• _Exercise description_:
Each line from the one containing "тэргүүтэй албаны төлөөлөл" to the end of the listing below should be repeated exactly, with no other line included.

____________

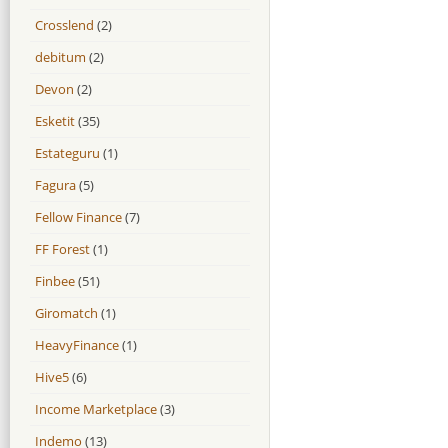
Crosslend
(2)
debitum
(2)
Devon
(2)
Esketit
(35)
Estateguru
(1)
Fagura
(5)
Fellow Finance
(7)
FF Forest
(1)
Finbee
(51)
Giromatch
(1)
HeavyFinance
(1)
Hive5
(6)
Income Marketplace
(3)
Indemo
(13)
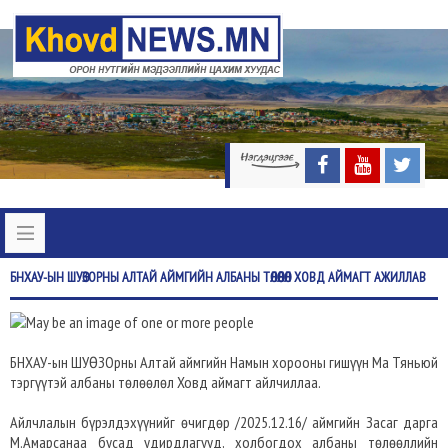
БНХАУ-ЫН
ШУӨЗОРНЫ АЛТАЙ АЙМГИЙН АЛБАНЫ ТӨЛӨӨЛӨЛ ХОВД АЙМАГТ АЖИЛЛАВ
БНХАУ-ын ШУӨЗОрны Алтай аймгийн Намын хорооны гишүүн Ма Тяньюй
тэргүүтэй албаны төлөөлөл Ховд аймагт айлчиллаа.
Айлчлалын бүрэлдэхүүнийг өчигдөр /2025.12.16/ аймгийн Засаг дарга
М.Амарсанаа бусад удирдлагууд, холбогдох албаны төлөөллийн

____________

• _Your response_:
тэргүүтэй албаны төлөөлөл Ховд аймагт айлчиллаа.
Айлчлалын бүрэлдэхүүнийг өчигдөр /2025.12.16/ аймгийн Засаг дарга
М.Амарсанаа бусад удирдлагууд, холбогдох албаны төлөөллийн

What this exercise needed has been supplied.